Attempts at Relief and Reform

U.S. for sale - Uncle Sam's real estate play

Posted on Friday, January 21, 2011

NEW YORK (CNNMoney) -- As Washington deficit hawks scour the federal budget for ways to trim the size of government, they are arriving at one idea with increasing frequency: Put government property on the auction block.
It's an opportunity rooted in the scale of federal holdings. The government owns somewhere in the neighborhood of 650 million acres of land peppered with 429,000 buildings.
That has lawmakers on both sides of the aisle salivating as they look for ways to make a dent in the budget deficit. And not just because the federal government has a lot of property it could unload, but because more than 10% of the buildings are of only marginal use.
The roster runs the full range: Lighthouses. Empty buildings no longer used. Big plots of land that once housed government depots.
In fiscal year 2009, the most recent year for which numbers are available, 45,190 buildings were categorized by the government as underutilized. On top of those, 10,327 were counted as "excess" or unwanted.
The government's push to sell off excess property started under President George W. Bush. The first step was figuring out how many buildings it owned.
"There was no inventory of what the federal government owned," said Clay Johnson III, deputy director for management at the Office of Management and Budget during the Bush Administration. "We asked all agencies to categorize and catalog their holdings."
Once catalogued, the Bush administration encouraged agencies to scale back. The Obama administration followed suit. In June, President Obama directed government agencies to save $8 billion by selling excess property and making other cuts.
The calls for reform continue to mount.
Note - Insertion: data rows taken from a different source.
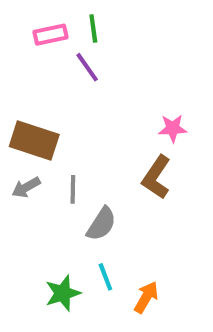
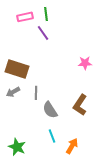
brown L-shape: (156, 177) -> (80, 105), moved
gray semicircle: (101, 224) -> (50, 110), turned 114
green star: (63, 293) -> (17, 147), moved, turned -30

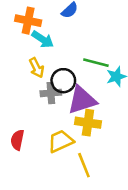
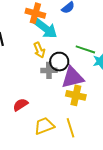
cyan arrow: (43, 39) -> (46, 28), size x1.4
red semicircle: (17, 140) -> (21, 105), turned 42
yellow trapezoid: (61, 141) -> (44, 126), moved

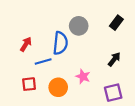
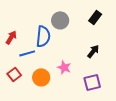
red square: (29, 84) -> (14, 74), turned -32

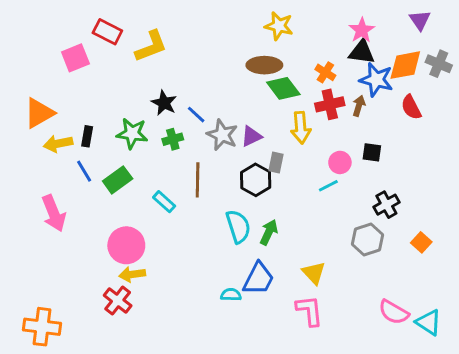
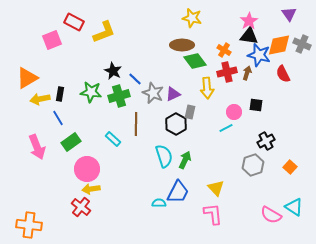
green cross: (173, 139) -> (119, 96), size x1.5
green rectangle: (118, 180) -> (71, 142), moved
cyan triangle: (429, 322) -> (294, 207), moved

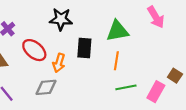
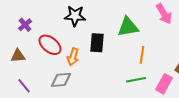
orange line: (116, 61) -> (142, 55), moved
Obama's fiscal commission incorporated the idea into its budget-slashing proposal, and a bill introduced by a key Republican earlier this month suggested as much as $15 billion could be saved.
Compared to the $3.5 trillion annual federal budget, that's chump change.
National debt: The ugly facts
Despite all the talk, massive savings aren't exactly stacking up.
In 2009, government agencies sold only 2,200 buildings -- while more than 10,000 were identified as "excess." The previous year, only 835 buildings were sold, according to the General Services Administration.
So if 10,000 buildings were classified as excess, why were only 2,200 unloaded?
Law requires the GSA, which acts as the government's property manager, to offer unwanted property to states, local governments and nonprofit organizations, at discounts of up to 100%, before auctioning the property.
In addition, surplus government buildings must be offered up as housing for the homeless before being sold.
What's up for grabs: The result is a GSA auction website that currently lists a mere 23 properties, with nine open for bidding.
Curiously, the government list includes three lighthouses -- two in New Jersey and one in Massachusetts. The Massachusetts property attracted 29 bids and recently sold for $190,000.
Another property up for auction: Point Stratford, a sprawling 77-acre military instillation formerly used by the Army to manufacture engines.
There are also a few more conventional properties available, including a former Social Security Trust building in Hackensack, N.J., that is attracting bids in excess of $500,000.
Solutions: In a 2009 letter to Rep. Ron Kind, Congressional Budget Office Director Douglas Elmendorf laid out ways to increase revenue from the sale of federal property.
Revenue could be increased by directing the GSA to take all surplus buildings directly to auction, bypassing the cumbersome review currently required, Elmendorf said.
He also proposed changing the incentive structure for federal agencies in an effort to monetarily reward them for reducing their building count.
Meanwhile, the Obama administration says it has already identified $1.7 billion in savings, and has sold an office building in Omaha, Neb., for $1.3 million, one in Springfield, Mass., for $2.5 million, and one in Bethesda, Md., for $12.4 million.